Il y a de ça un mois, nous avons été saisis par l’entreprise chargée de la réhabilitation de la route Garoua Boulaï-Ngaoundéré. Avec elle, nous avons effectué une descente sur le terrain pour baliser le passage de nos différents points d’eau.

 

Et quand cette entreprise a commencé à faire les travaux de terrassement au niveau de notre station de traitement, elle a été butée à un problème. Elle a constaté que notre conduite de transport n’était qu’à 50 cm du talus. Il était donc question maintenant d’envisager le déplacement de ce réseau. Nous avons établi le devis que nous avons remis à cette entreprise et malheureusement, la réponse n’est pas arrivée à temps et il y a eu cet incident déclare-t-il.

Actuellement, l’urgence est au rétablissement de l’eau, indépendamment du devis et du coût, car la situation cause d’énormes préjudices aux populations obligées de se procurer de l’eau à tout prix et par tous les moyens.
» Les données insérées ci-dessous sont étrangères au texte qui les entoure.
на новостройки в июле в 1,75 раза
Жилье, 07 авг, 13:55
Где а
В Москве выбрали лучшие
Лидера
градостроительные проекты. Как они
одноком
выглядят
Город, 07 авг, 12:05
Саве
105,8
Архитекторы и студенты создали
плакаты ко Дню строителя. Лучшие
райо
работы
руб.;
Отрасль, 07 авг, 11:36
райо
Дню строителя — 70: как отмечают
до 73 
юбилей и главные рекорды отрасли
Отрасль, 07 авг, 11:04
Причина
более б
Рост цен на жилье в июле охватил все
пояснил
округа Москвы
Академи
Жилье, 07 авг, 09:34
Seulement, les conséquences néfastes sont à craindre de cette quête du liquide précieux. L’eau c’est la vie, a-t-on coutume de dire, et les populations de Ngaoundéré sont bien placées pour l’affirmer. Ce qui explique le fait que la ruée vers l’eau qui s’observe dans les différents quartiers ces derniers temps. Hélène, habitante du quartier hauts-plateaux de Ngaoundéré affirme: Moi j’ai beaucoup de problèmes parce que pour avoir de l’eau, il faut que je me déplace à des kilomètres pour trouver un forage où puiser de l’eau à boire. Pour la lessive et la vaisselle, elle déclare alors qu’ il faut aller chercher de l’eau dans les marécages ou dans les puits.
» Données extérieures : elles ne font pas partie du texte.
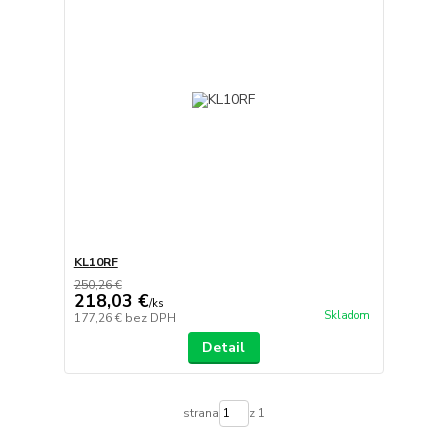
KL10RF
250,26 €
218,03 €
/
ks
Skladom
177,26 €
bez DPH
Detail
strana
z 1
Mais de l’avis des spécialistes, que l’eau soit celle des puits ou des marécages, elle ne saurait être potable. Des précautions préalables à prendre sont donc nécessaires avant toute utilisation. Faire bouillir de l’eau ou la javelliser. Des précautions à observer à la lettre pour éviter la résurgence de certaines maladies liées à l’eau telles que la fièvre typhoïde, la dysenterie amibienne et d’autres maladies gastro-intestinales comme le choléra qui sévit actuellement dans la région de l’Extrême-Nord. Selon le directeur régional de la camerounaise des eaux dans l’Adamaoua, Idrissou Maingoua, des équipes qui travaillent 24 heures sur 24 sont à pied d’œuvre, question de normaliser la situation au plus vite.